(Saved data entries)

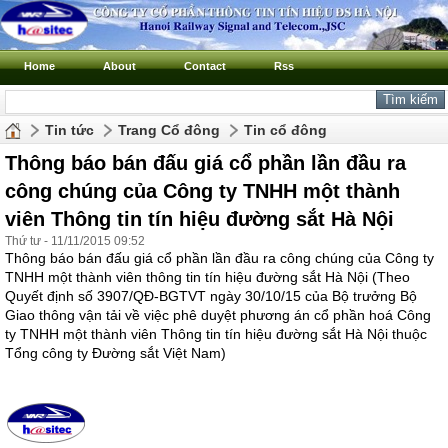
Home
About
Contact
Rss
Tin tức
Trang Cổ đông
Tin cổ đông
Thông báo bán đấu giá cổ phần lần đầu ra
công chúng của Công ty TNHH một thành
viên Thông tin tín hiệu đường sắt Hà Nội
Thứ tư - 11/11/2015 09:52
Thông báo bán đấu giá cổ phần lần đầu ra công chúng của Công ty
TNHH một thành viên thông tin tín hiệu đường sắt Hà Nội (Theo
Quyết định số 3907/QĐ-BGTVT ngày 30/10/15 của Bộ trưởng Bộ
Giao thông vận tải về việc phê duyệt phương án cổ phần hoá Công
ty TNHH một thành viên Thông tin tín hiệu đường sắt Hà Nội thuộc
Tổng công ty Đường sắt Việt Nam)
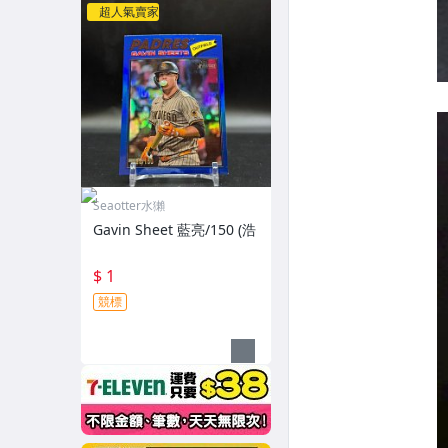
超人氣賣家
Seaotter水獺
Gavin Sheet 藍亮/150 (浩
$ 1
競標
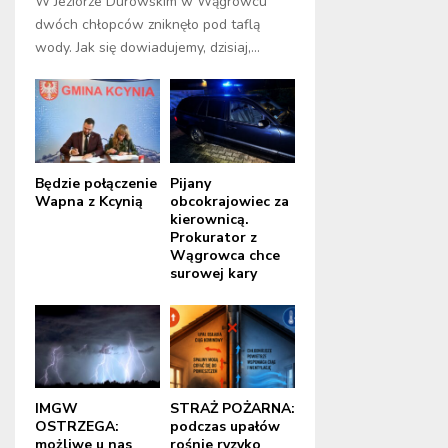
W Jeziorze Durowskim w Wągrowcu
dwóch chłopców zniknęło pod taflą
wody. Jak się dowiadujemy, dzisiaj,...
Będzie połączenie
Pijany
Wapna z Kcynią
obcokrajowiec za
kierownicą.
Prokurator z
Wągrowca chce
surowej kary
IMGW
STRAŻ POŻARNA:
OSTRZEGA:
podczas upałów
możliwe u nas
rośnie ryzyko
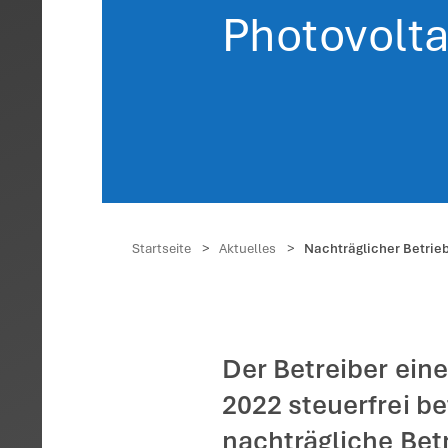
Nacht
steue
Photo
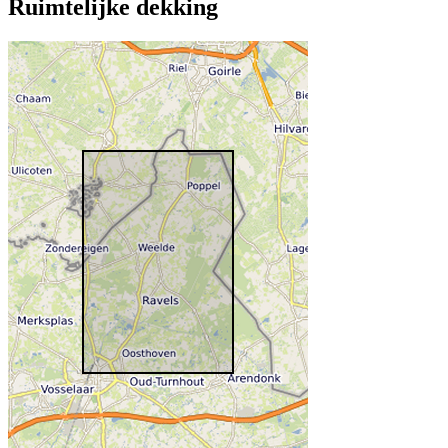
Ruimtelijke dekking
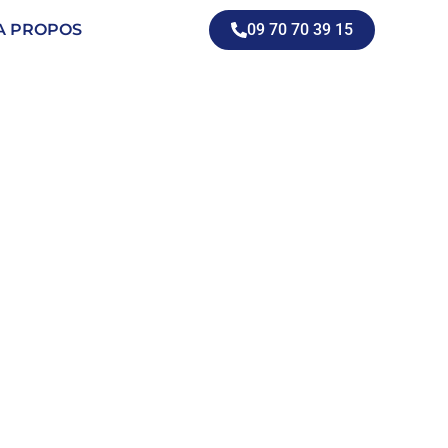
A PROPOS
09 70 70 39 15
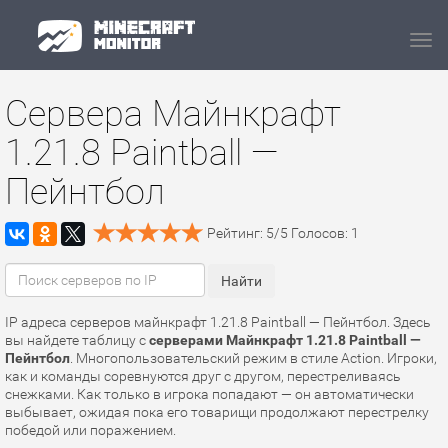
Navi
Сервера Майнкрафт
1.21.8 Paintball —
Пейнтбол
Рейтинг:
5
/
5
Голосов:
1
IP адреса серверов майнкрафт 1.21.8 Paintball — Пейнтбол. Здесь
вы найдете таблицу с
серверами Майнкрафт 1.21.8 Paintball —
Пейнтбол
. Многопользовательский режим в стиле Action. Игроки,
как и команды соревнуются друг с другом, перестреливаясь
снежками. Как только в игрока попадают — он автоматически
выбывает, ожидая пока его товарищи продолжают перестрелку
победой или поражением.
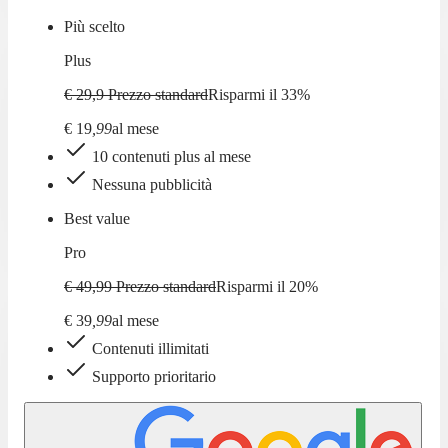
Più scelto
Plus
€ 29,9
Prezzo standard
Risparmi il
33
%
€
19
,
99
al mese
10 contenuti plus al mese
Nessuna pubblicità
Best value
Pro
€ 49,99
Prezzo standard
Risparmi il
20
%
€
39
,
99
al mese
Contenuti illimitati
Supporto prioritario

### Problem description
All records above must be output exactly as they stand, excluding pictures.

### Completed exercise
Home
About
Contact
Rss
Tin tức
Trang Cổ đông
Tin cổ đông
Thông báo bán đấu giá cổ phần lần đầu ra
công chúng của Công ty TNHH một thành
viên Thông tin tín hiệu đường sắt Hà Nội
Thứ tư - 11/11/2015 09:52
Thông báo bán đấu giá cổ phần lần đầu ra công chúng của Công ty
TNHH một thành viên thông tin tín hiệu đường sắt Hà Nội (Theo
Quyết định số 3907/QĐ-BGTVT ngày 30/10/15 của Bộ trưởng Bộ
Giao thông vận tải về việc phê duyệt phương án cổ phần hoá Công
ty TNHH một thành viên Thông tin tín hiệu đường sắt Hà Nội thuộc
Tổng công ty Đường sắt Việt Nam)
超人氣賣家
Seaotter水獺
Gavin Sheet 藍亮/150 (浩
$ 1
競標
W Jeziorze Durowskim w Wągrowcu
dwóch chłopców zniknęło pod taflą
wody. Jak się dowiadujemy, dzisiaj,...
Będzie połączenie
Pijany
Wapna z Kcynią
obcokrajowiec za
kierownicą.
Prokurator z
Wągrowca chce
surowej kary
IMGW
STRAŻ POŻARNA:
OSTRZEGA:
podczas upałów
możliwe u nas
rośnie ryzyko
Nacht
steue
Photo
Ruimtelijke dekking
A PROPOS
09 70 70 39 15
Navi
Сервера Майнкрафт
1.21.8 Paintball —
Пейнтбол
Рейтинг:
5
/
5
Голосов:
1
IP адреса серверов майнкрафт 1.21.8 Paintball — Пейнтбол. Здесь
вы найдете таблицу с
серверами Майнкрафт 1.21.8 Paintball —
Пейнтбол
. Многопользовательский режим в стиле Action. Игроки,
как и команды соревнуются друг с другом, перестреливаясь
снежками. Как только в игрока попадают — он автоматически
выбывает, ожидая пока его товарищи продолжают перестрелку
победой или поражением.
Più scelto
Plus
€ 29,9
Prezzo standard
Risparmi il
33
%
€
19
,
99
al mese
10 contenuti plus al mese
Nessuna pubblicità
Best value
Pro
€ 49,99
Prezzo standard
Risparmi il
20
%
€
39
,
99
al mese
Contenuti illimitati
Supporto prioritario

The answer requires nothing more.